_The task_:
Only lines that contain the word "clienti" belong in the answer; copy them from the records below.

━━ Supplied records ━━

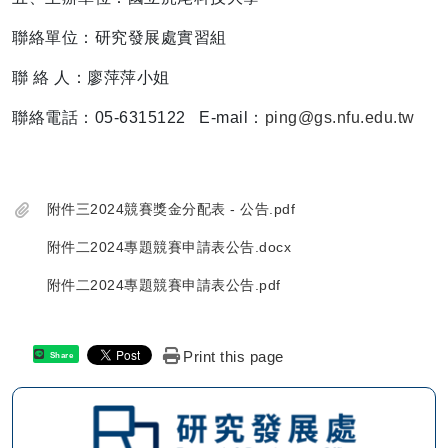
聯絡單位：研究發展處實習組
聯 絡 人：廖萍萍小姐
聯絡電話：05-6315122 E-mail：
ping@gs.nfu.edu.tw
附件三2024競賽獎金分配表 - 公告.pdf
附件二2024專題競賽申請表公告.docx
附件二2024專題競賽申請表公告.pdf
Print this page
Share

━━━
━━ Supplied records ━━

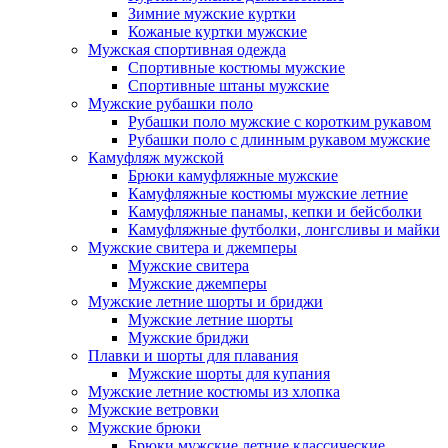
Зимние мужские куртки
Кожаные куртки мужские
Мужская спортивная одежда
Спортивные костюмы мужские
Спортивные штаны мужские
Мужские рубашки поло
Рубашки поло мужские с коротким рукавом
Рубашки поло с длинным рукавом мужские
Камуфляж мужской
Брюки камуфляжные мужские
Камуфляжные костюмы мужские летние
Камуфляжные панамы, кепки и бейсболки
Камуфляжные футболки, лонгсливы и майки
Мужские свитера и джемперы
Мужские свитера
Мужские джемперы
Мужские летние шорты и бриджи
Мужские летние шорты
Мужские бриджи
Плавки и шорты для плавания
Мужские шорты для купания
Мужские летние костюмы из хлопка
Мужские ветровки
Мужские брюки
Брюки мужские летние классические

━━━
━━ Supplied records ━━

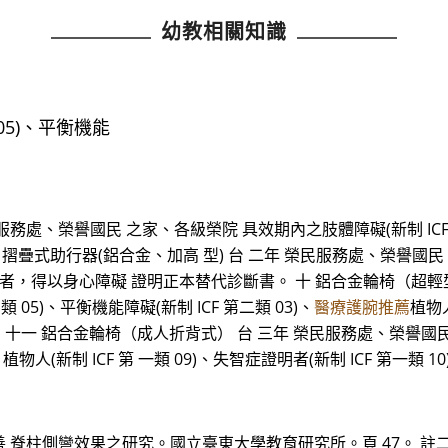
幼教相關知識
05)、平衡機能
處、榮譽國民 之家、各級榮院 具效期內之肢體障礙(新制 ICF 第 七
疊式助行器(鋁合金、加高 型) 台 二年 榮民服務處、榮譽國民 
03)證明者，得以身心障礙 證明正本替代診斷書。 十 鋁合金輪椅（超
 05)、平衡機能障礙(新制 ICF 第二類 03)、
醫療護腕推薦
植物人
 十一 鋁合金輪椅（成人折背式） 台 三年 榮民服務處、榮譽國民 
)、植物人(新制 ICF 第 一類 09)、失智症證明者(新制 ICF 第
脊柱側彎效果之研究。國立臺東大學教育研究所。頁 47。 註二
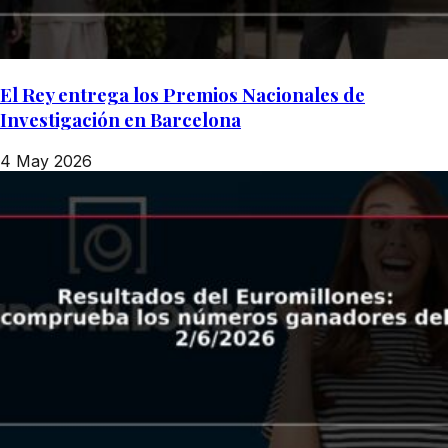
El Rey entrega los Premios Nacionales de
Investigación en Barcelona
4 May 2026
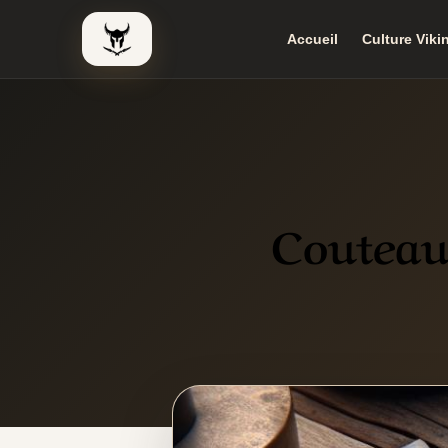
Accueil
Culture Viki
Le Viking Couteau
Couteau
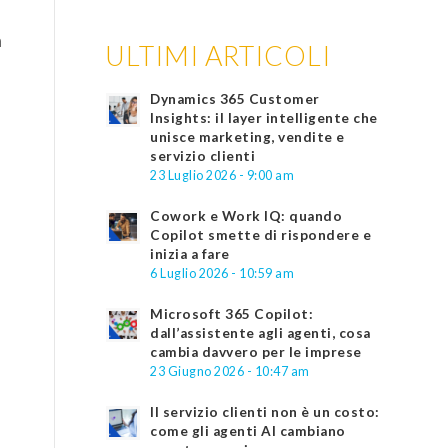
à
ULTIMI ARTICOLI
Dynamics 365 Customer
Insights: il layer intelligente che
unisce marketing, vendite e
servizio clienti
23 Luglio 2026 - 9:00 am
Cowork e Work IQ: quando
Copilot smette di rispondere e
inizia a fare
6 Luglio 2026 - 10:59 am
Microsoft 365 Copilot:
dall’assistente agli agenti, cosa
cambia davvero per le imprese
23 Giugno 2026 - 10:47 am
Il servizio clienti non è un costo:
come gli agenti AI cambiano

━━━

_Final answer_:
servizio clienti
Il servizio clienti non è un costo:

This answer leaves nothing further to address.